■ **Extracted information**:
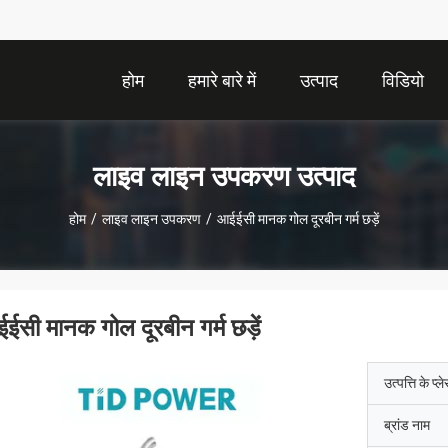
होम
हमारे बारे में
उत्पाद
विडियो
लाइव लाइन उपकरण उत्पाद
होम
/
लाइव लाइन उपकरण
/
आईईसी मानक गोल दूरबीन गर्म छड़ें
ईसी मानक गोल दूरबीन गर्म छड़ें
उत्पत्ति के प्ल
ब्रांड नाम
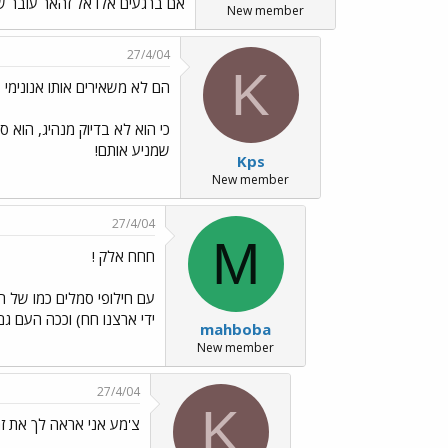
אם ברגעים אלו אל זהאר עובר שי
New member
27/4/04
K
הם לא משאירים אותו אנונימי
כי הוא לא בדיוק מנהיג, הוא 
שמניע אותם!
Kps
New member
27/4/04
M
חחח אלק !
עם חילופי סמלים כמו של ה
ידי ארצנו חח) וככה העם 
mahboba
New member
27/4/04
K
צ'מע אני אראה לך את זה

■ **Problem to work on**: Give the records back exactly, with no pictures.

■ **Reply to the exercise**:
होम
हमारे बारे में
उत्पाद
विडियो
लाइव लाइन उपकरण उत्पाद
होम
/
लाइव लाइन उपकरण
/
आईईसी मानक गोल दूरबीन गर्म छड़ें
ईसी मानक गोल दूरबीन गर्म छड़ें
उत्पत्ति के प्ल
ब्रांड नाम
אם ברגעים אלו אל זהאר עובר שי
New member
27/4/04
K
הם לא משאירים אותו אנונימי
כי הוא לא בדיוק מנהיג, הוא 
שמניע אותם!
Kps
New member
27/4/04
M
חחח אלק !
עם חילופי סמלים כמו של ה
ידי ארצנו חח) וככה העם 
mahboba
New member
27/4/04
K
צ'מע אני אראה לך את זה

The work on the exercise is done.